01 June 2007

Thousands of landlords “unaware of tenancy deposit scheme”

It’s likely that thousands of landlords are not complying with the tenancy deposit scheme, according to the Association of Residential Letting Agents.

The scheme has been in force since April 6th and is designed to protect a tenant’s deposit in the event of a dispute. Landlords who don’t register with one of the three government-approved operators face substantial fines.

In spite of this, a spokesman for ARLA said they suspected that thousands of landlords weren’t aware of the changes or hadn’t realised their importance.

“One of the problems is that the three schemes were finalised quite late and many people just aren’t aware of them. It’s likely that thousands of landlords just haven’t cottoned on yet.”
When a tenant pays a deposit, the landlord has 14 days to hand it over to a government approved private company.

Alternatively, he could keep the money but would then have to register with an insurance scheme administrator who could reimburse the tenant in the event of a dispute. If a landlord fails to enter into one of these arrangements then the tenant can apply for a county court order forcing him to do so. In these circumstances, the landlord may find himself being forced to pay the tenant an amount equal to three times the deposit.

Landlords who haven’t already done so should select a suitable scheme as soon as possible. If they keep a tenant’s deposit without registering with an approved scheme they could lose thousands of pounds.

Please contact Emma Dancer if you would like more information about tenancy deposit schemes or any aspect of commercial property law.

The value of making notes when hit by breach of contract

The importance of making contemporaneous notes when affected by a breach of contract has been highlighted by a recent High Court ruling which reduced a company’s compensation because it had failed to keep written records.

The case involved a commercial printing firm called Bridge UK which wanted to install a new printing press. It contracted Abbey Pynford to prepare the necessary foundation. Later, when the company installing the printing press examined the foundation, it decided that it wasn’t satisfactory and remedial work had to be carried out.

Abbey did this successfully but it meant the press was not ready to be used until nine days after the agreed completion date.
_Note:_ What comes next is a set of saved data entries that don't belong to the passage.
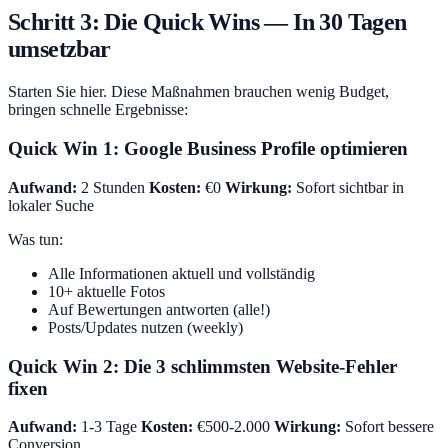
Schritt 3: Die Quick Wins — In 30 Tagen
umsetzbar
Starten Sie hier. Diese Maßnahmen brauchen wenig Budget,
bringen schnelle Ergebnisse:
Quick Win 1: Google Business Profile optimieren
Aufwand:
2 Stunden
Kosten:
€0
Wirkung:
Sofort sichtbar in
lokaler Suche
Was tun:
Alle Informationen aktuell und vollständig
10+ aktuelle Fotos
Auf Bewertungen antworten (alle!)
Posts/Updates nutzen (weekly)
Quick Win 2: Die 3 schlimmsten Website-Fehler
fixen
Aufwand:
1-3 Tage
Kosten:
€500-2.000
Wirkung:
Sofort bessere
Conversion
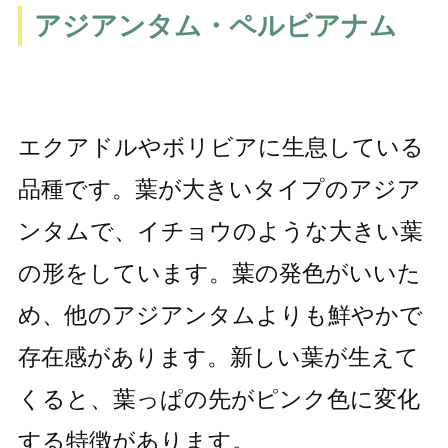
アジアンタム・ペルビアナム
エクアドルやボリビアに生息している
品種です。葉が大きいタイプのアジア
ンタムで、イチョウのような大きい葉
の形をしています。葉の発色がいいた
め、他のアジアンタムよりも鮮やかで
存在感があります。新しい葉が生えて
くると、葉っぱの先がピンク色に変化
する特徴があります。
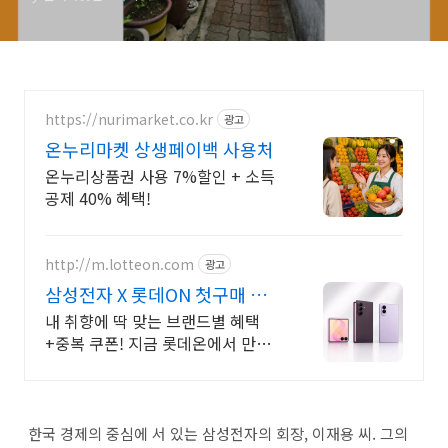
https://nurimarket.co.kr
광고
온누리마켓 상생페이백 사용처
온누리상품권 사용 7%할인 + 소득
공제 40% 혜택!
http://m.lotteon.com
광고
삼성전자 X 롯데ON 첫구매 최
대 5천원 혜택!
내 취향에 딱 맞는 브랜드별 혜택
+중복 쿠폰! 지금 롯데온에서 만나
보세요!
한국 경제의 중심에 서 있는 삼성전자의 회장, 이재용 씨. 그의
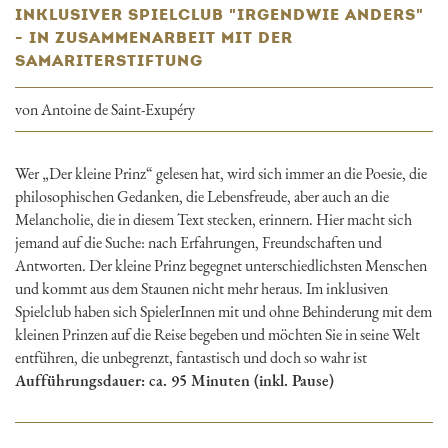
INKLUSIVER SPIELCLUB "IRGENDWIE ANDERS"
- IN ZUSAMMENARBEIT MIT DER
SAMARITERSTIFTUNG
von Antoine de Saint-Exupéry
Wer „Der kleine Prinz“ gelesen hat, wird sich immer an die Poesie, die
philosophischen Gedanken, die Lebensfreude, aber auch an die
Melancholie, die in diesem Text stecken, erinnern. Hier macht sich
jemand auf die Suche: nach Erfahrungen, Freundschaften und
Antworten. Der kleine Prinz begegnet unterschiedlichsten Menschen
und kommt aus dem Staunen nicht mehr heraus. Im inklusiven
Spielclub haben sich SpielerInnen mit und ohne Behinderung mit dem
kleinen Prinzen auf die Reise begeben und möchten Sie in seine Welt
entführen, die unbegrenzt, fantastisch und doch so wahr ist
Aufführungsdauer: ca. 95 Minuten (inkl. Pause)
This affected Bridge’s business so it took legal action to recover its losses and to cover the cost of management time in dealing with the problems caused by the breach of contract.

Bridge hadn’t made contemporaneous notes about the time its managers devoted to the printing press and so an estimate had to be made retrospectively.

The court accepted the retrospective record but Mr Justice Ramsey said: “It must be borne in mind that such an assessment is an approximation of the hours spent and may over-estimate or under-estimate the actual time which would have been recorded at the time.”

He therefore reduced the damages that would have been paid had a contemporaneous record been kept by 20%.
If your business finds itself in this situation and needs to recover costs for lost business/management hours please contact
Faizal Essat.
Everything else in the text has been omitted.